Gilles MT, Dickinson JE, Cain A, Turner KA, McGuckin R, Loh R, Prescott SL, French MA. Perinatal HIV transmission and pregnancy outcomes in indigenous women in Western Australia.
Aust N Z J Obstet Gynaecol 2008;
47:362-7. [PMID:
17877592 DOI:
10.1111/j.1479-828x.2007.00758.x]
[Citation(s) in RCA: 7] [Impact Index Per Article: 0.4] [Reference Citation Analysis] [Abstract] [MESH Headings] [Track Full Text] [Journal Information] [Subscribe] [Scholar Register] [Indexed: 11/27/2022]
Abstract
BACKGROUND
Implementation of obstetric and neonatal interventions has reduced mother to child transmission of HIV. Health outcomes for Aboriginal people are often worse than for non-Aboriginal people; was this the case for HIV infection in pregnancy?
AIMS
To compare the management and outcomes of pregnancy in Aboriginal and non-Aboriginal HIV-positive women in Western Australia (WA).
METHODS
A retrospective study of all pregnancies delivered in WA to HIV-infected women from 1991 until 2005. Managed pregnancies were compared in Aboriginal and non-Aboriginal women. Outcome measures were HIV status of the babies, birthweight, rates of caesarean delivery and perinatal mortality.
RESULTS
Fifty-six pregnancies occurred in 41 HIV-infected women resulting in 54 live births. Of the 41 women, 16 (39%) were Aboriginal. In regard to birthweight, perinatal mortality, rates of caesarean section and rates of HIV perinatal transmission, there was no significant difference between babies born to Aboriginal and those born to non-Aboriginal mothers.
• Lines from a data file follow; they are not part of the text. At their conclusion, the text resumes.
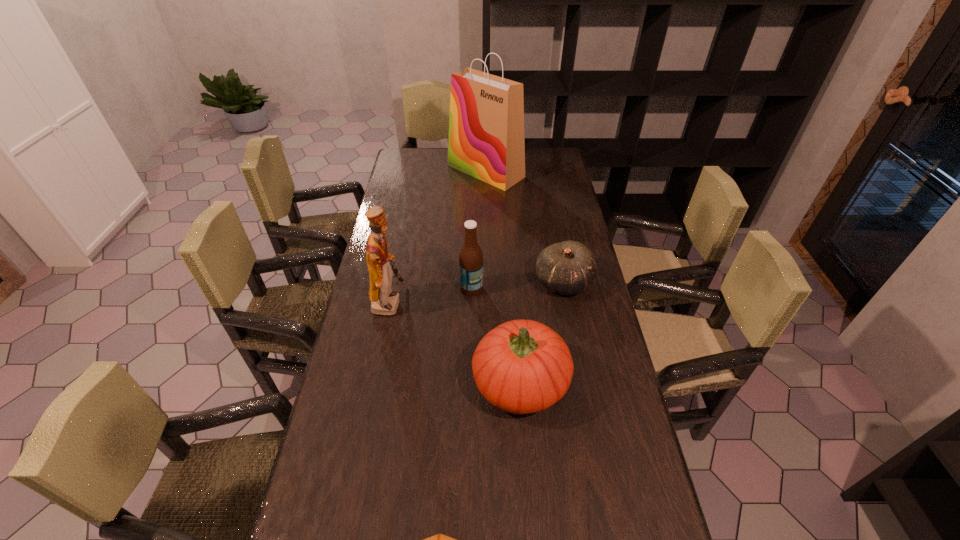 Where is `vacant point located between the pumpkin and the tallest object`? Image resolution: width=960 pixels, height=540 pixels. vacant point located between the pumpkin and the tallest object is located at coordinates (503, 276).

Image resolution: width=960 pixels, height=540 pixels. I want to click on free spot between the shopping bag and the leftmost object, so click(x=438, y=237).

Where is `vacant area that lies between the farther gourd and the fourth shortest object`? This screenshot has width=960, height=540. vacant area that lies between the farther gourd and the fourth shortest object is located at coordinates (517, 285).

What are the coordinates of `free space that is in between the tallest object and the right gourd` in the screenshot? It's located at (524, 227).

Locate an element on the screen. Image resolution: width=960 pixels, height=540 pixels. the closest object to the nutcracker is located at coordinates (471, 258).

Image resolution: width=960 pixels, height=540 pixels. I want to click on object identified as the third closest to the right gourd, so click(x=384, y=301).

The image size is (960, 540). Identify the location of free spot that satisfies the following two spatial constraints: 1. on the back side of the tallest object; 2. on the left side of the beer bottle. (474, 171).

In order to click on vacant space that satisfies the following two spatial constraints: 1. on the front side of the farther gourd; 2. on the front-facing side of the nutcracker in this screenshot , I will do `click(567, 302)`.

Locate an element on the screen. free space that satisfies the following two spatial constraints: 1. on the front side of the beer bottle; 2. on the front-facing side of the leftmost object is located at coordinates (471, 302).

Locate an element on the screen. free spot that satisfies the following two spatial constraints: 1. on the front-facing side of the leftmost object; 2. on the back side of the second nearest object is located at coordinates (373, 382). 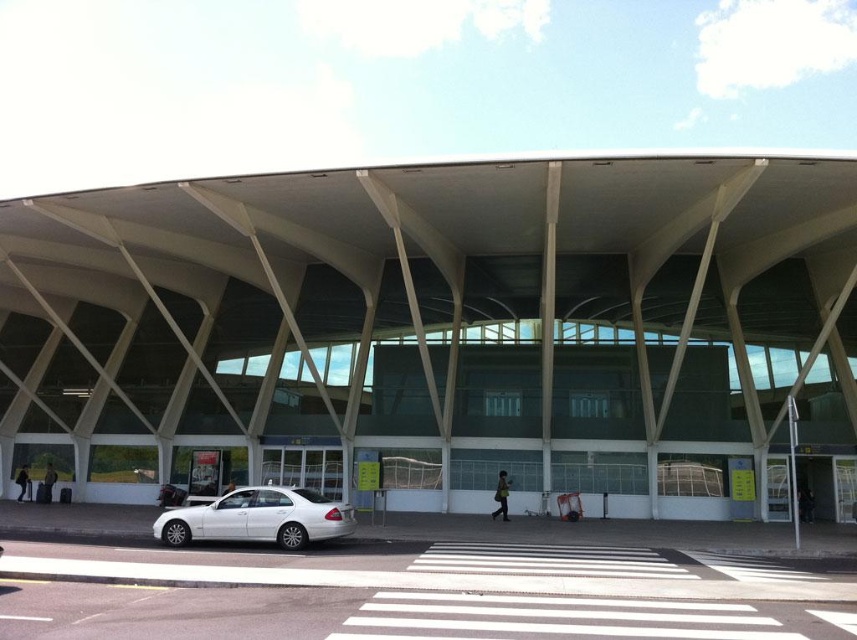 You are a photographer standing in front of the matte white building at center and the white glossy sedan at center. You want to take a photo of the sedan without the building blocking it. Is there a way to adjust your position so that the sedan is visible without the building in the frame?

The matte white building at center is positioned over the white glossy sedan at center, so moving to a lower angle or position where the building is not directly above might allow the sedan to be visible without obstruction.

Consider the image. You are a photographer planning to capture the matte white building at center and the white glossy sedan at center from a distance. Based on their sizes, which object should appear larger in your photo?

The matte white building at center appears larger in the photo because its width is greater than that of the white glossy sedan at center. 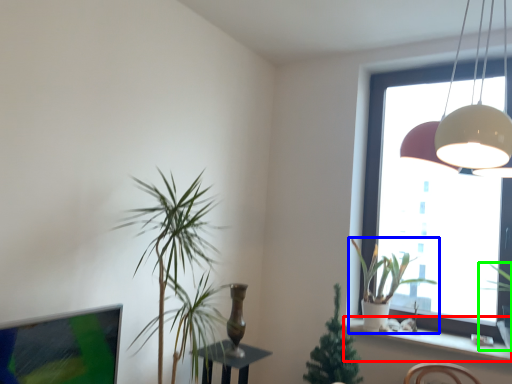 Question: Which object is positioned farthest from window sill (highlighted by a red box)? Select from houseplant (highlighted by a blue box) and houseplant (highlighted by a green box).

Choices:
 (A) houseplant
 (B) houseplant

Answer: (B) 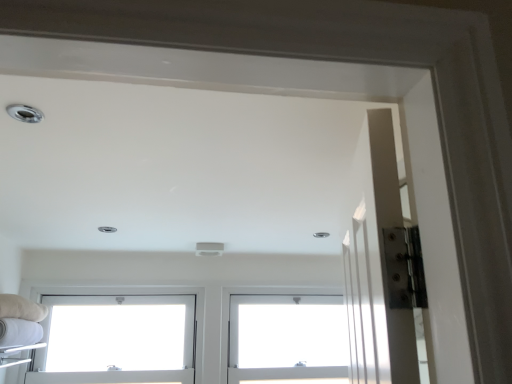 Find the location of a particular element. This screenshot has width=512, height=384. white plastic window at lower left, the 1th window from the left is located at coordinates (117, 340).

How much space does white plastic window at lower left, which appears as the second window when viewed from the right, occupy horizontally?

6.81 inches.

The image size is (512, 384). What do you see at coordinates (117, 340) in the screenshot?
I see `white plastic window at lower left, the 1th window from the left` at bounding box center [117, 340].

Measure the distance between white plastic window at center, which appears as the second window when viewed from the left, and camera.

white plastic window at center, which appears as the second window when viewed from the left, and camera are 6.82 feet apart from each other.

The width and height of the screenshot is (512, 384). Describe the element at coordinates (286, 338) in the screenshot. I see `white plastic window at center, which appears as the second window when viewed from the left` at that location.

Identify the location of white plastic window at center, the first window viewed from the right. Image resolution: width=512 pixels, height=384 pixels. (286, 338).

Locate an element on the screen. white plastic window at lower left, the 1th window from the left is located at coordinates (117, 340).

Between white plastic window at center, which appears as the second window when viewed from the left, and white plastic window at lower left, which appears as the second window when viewed from the right, which one appears on the right side from the viewer's perspective?

white plastic window at center, which appears as the second window when viewed from the left, is more to the right.

Is white plastic window at center, which appears as the second window when viewed from the left, in front of or behind white plastic window at lower left, the 1th window from the left, in the image?

Visually, white plastic window at center, which appears as the second window when viewed from the left, is located behind white plastic window at lower left, the 1th window from the left.

Between point (297, 311) and point (97, 334), which one is positioned behind?

Point (297, 311)

From the image's perspective, is white plastic window at center, the first window viewed from the right, above or below white plastic window at lower left, which appears as the second window when viewed from the right?

white plastic window at center, the first window viewed from the right, is situated lower than white plastic window at lower left, which appears as the second window when viewed from the right, in the image.

From a real-world perspective, relative to white plastic window at lower left, the 1th window from the left, is white plastic window at center, which appears as the second window when viewed from the left, vertically above or below?

From a real-world perspective, white plastic window at center, which appears as the second window when viewed from the left, is physically below white plastic window at lower left, the 1th window from the left.

Between white plastic window at center, which appears as the second window when viewed from the left, and white plastic window at lower left, the 1th window from the left, which one has larger width?

white plastic window at center, which appears as the second window when viewed from the left, is wider.

Considering the sizes of objects white plastic window at center, which appears as the second window when viewed from the left, and white plastic window at lower left, which appears as the second window when viewed from the right, in the image provided, who is taller, white plastic window at center, which appears as the second window when viewed from the left, or white plastic window at lower left, which appears as the second window when viewed from the right,?

With more height is white plastic window at center, which appears as the second window when viewed from the left.

In the scene shown: Considering the sizes of white plastic window at center, which appears as the second window when viewed from the left, and white plastic window at lower left, which appears as the second window when viewed from the right, in the image, is white plastic window at center, which appears as the second window when viewed from the left, bigger or smaller than white plastic window at lower left, which appears as the second window when viewed from the right,?

white plastic window at center, which appears as the second window when viewed from the left, is smaller than white plastic window at lower left, which appears as the second window when viewed from the right.

Do you think white plastic window at center, which appears as the second window when viewed from the left, is within white plastic window at lower left, which appears as the second window when viewed from the right, or outside of it?

white plastic window at center, which appears as the second window when viewed from the left, is outside white plastic window at lower left, which appears as the second window when viewed from the right.

Is white plastic window at center, which appears as the second window when viewed from the left, oriented towards white plastic window at lower left, which appears as the second window when viewed from the right?

No, white plastic window at center, which appears as the second window when viewed from the left, is not aimed at white plastic window at lower left, which appears as the second window when viewed from the right.

How many degrees apart are the facing directions of white plastic window at center, which appears as the second window when viewed from the left, and white plastic window at lower left, which appears as the second window when viewed from the right?

The facing directions of white plastic window at center, which appears as the second window when viewed from the left, and white plastic window at lower left, which appears as the second window when viewed from the right, are 0.000391 degrees apart.

Measure the distance between white plastic window at center, which appears as the second window when viewed from the left, and white plastic window at lower left, which appears as the second window when viewed from the right.

white plastic window at center, which appears as the second window when viewed from the left, and white plastic window at lower left, which appears as the second window when viewed from the right, are 23.92 inches apart from each other.

The height and width of the screenshot is (384, 512). I want to click on window located in front of the white plastic window at center, the first window viewed from the right, so click(117, 340).

Consider the image. Which object is positioned more to the right, white plastic window at lower left, which appears as the second window when viewed from the right, or white plastic window at center, the first window viewed from the right?

white plastic window at center, the first window viewed from the right, is more to the right.

Is white plastic window at lower left, which appears as the second window when viewed from the right, positioned in front of white plastic window at center, the first window viewed from the right?

Yes, the depth of white plastic window at lower left, which appears as the second window when viewed from the right, is less than that of white plastic window at center, the first window viewed from the right.

Is point (34, 369) closer to viewer compared to point (324, 370)?

Yes, it is in front of point (324, 370).

From the image's perspective, is white plastic window at lower left, the 1th window from the left, on white plastic window at center, which appears as the second window when viewed from the left?

Indeed, from the image's perspective, white plastic window at lower left, the 1th window from the left, is shown above white plastic window at center, which appears as the second window when viewed from the left.

Looking at this image, from a real-world perspective, does white plastic window at lower left, the 1th window from the left, stand above white plastic window at center, the first window viewed from the right?

Correct, in the physical world, white plastic window at lower left, the 1th window from the left, is higher than white plastic window at center, the first window viewed from the right.

Is white plastic window at lower left, which appears as the second window when viewed from the right, thinner than white plastic window at center, which appears as the second window when viewed from the left?

Correct, the width of white plastic window at lower left, which appears as the second window when viewed from the right, is less than that of white plastic window at center, which appears as the second window when viewed from the left.

From their relative heights in the image, would you say white plastic window at lower left, the 1th window from the left, is taller or shorter than white plastic window at center, the first window viewed from the right?

Clearly, white plastic window at lower left, the 1th window from the left, is shorter compared to white plastic window at center, the first window viewed from the right.

Can you confirm if white plastic window at lower left, the 1th window from the left, is smaller than white plastic window at center, which appears as the second window when viewed from the left?

No, white plastic window at lower left, the 1th window from the left, is not smaller than white plastic window at center, which appears as the second window when viewed from the left.

Is white plastic window at center, the first window viewed from the right, inside white plastic window at lower left, which appears as the second window when viewed from the right?

No, white plastic window at center, the first window viewed from the right, is not surrounded by white plastic window at lower left, which appears as the second window when viewed from the right.

Based on the photo, is white plastic window at lower left, the 1th window from the left, with white plastic window at center, which appears as the second window when viewed from the left?

No, white plastic window at lower left, the 1th window from the left, is not next to white plastic window at center, which appears as the second window when viewed from the left.

Is white plastic window at center, which appears as the second window when viewed from the left, at the back of white plastic window at lower left, the 1th window from the left?

No, white plastic window at center, which appears as the second window when viewed from the left, is not at the back of white plastic window at lower left, the 1th window from the left.

This screenshot has height=384, width=512. What are the coordinates of `window below the white plastic window at lower left, the 1th window from the left (from the image's perspective)` in the screenshot? It's located at (286, 338).

Find the location of a particular element. The height and width of the screenshot is (384, 512). window above the white plastic window at center, the first window viewed from the right (from the image's perspective) is located at coordinates (117, 340).

This screenshot has width=512, height=384. Identify the location of window on the right of white plastic window at lower left, which appears as the second window when viewed from the right. (286, 338). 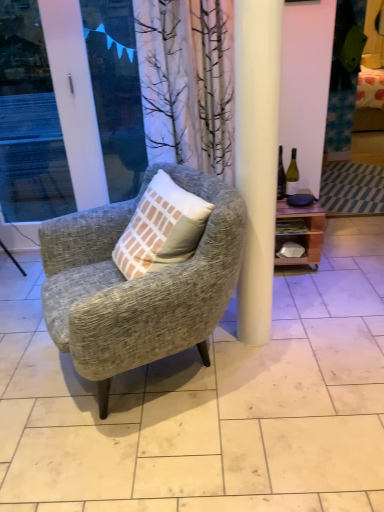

In contrast, of the eight pregnancies, with no contact with the multidisciplinary team, five babies (63%) were infected with HIV (2% vs 63%P = 0.001). There was no case of perinatal HIV infection in 22 pregnancies of the Aboriginal women that received care through the multidisciplinary team; perinatally acquired HIV occurred in the first pregnancy of one of these women before she was aware of her status when she was not managed by the team.
CONCLUSIONS
Similar outcomes can be achieved in both HIV-positive Aboriginal and non-Aboriginal women, through intensive, culturally appropriate, multidisciplinary care and without elective caesarean delivery.